> _AIM OF THE TASK_:
Return each of the entries below precisely, with no pictures in the result.

*** Opening MATERIAL TO PROCESS ***

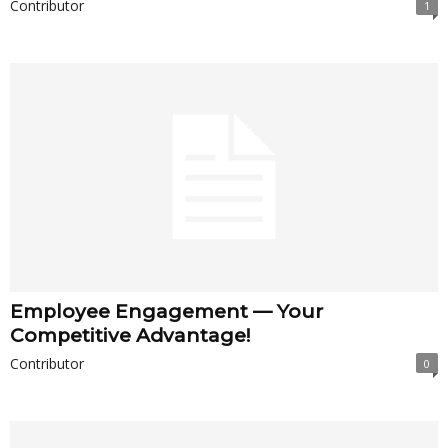
Contributor
1
Employee Engagement — Your
Competitive Advantage!
Contributor
0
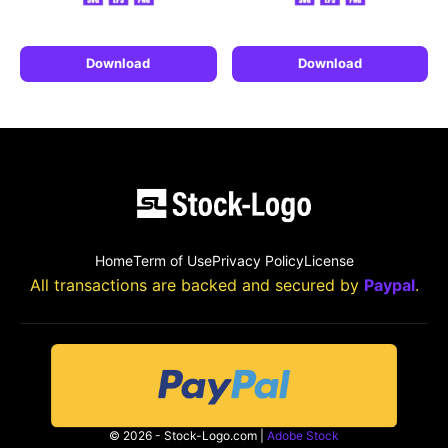
Download
Download
Home
Term of Use
Privacy Policy
License
All transactions are backed and secured by
Paypal
.
© 2026 - Stock-Logo.com |
Adobe Stock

*** Closing MATERIAL TO PROCESS ***

> _WORKED SOLUTION_:
Contributor
1
Employee Engagement — Your
Competitive Advantage!
Contributor
0
Download
Download
Home
Term of Use
Privacy Policy
License
All transactions are backed and secured by
Paypal
.
© 2026 - Stock-Logo.com |
Adobe Stock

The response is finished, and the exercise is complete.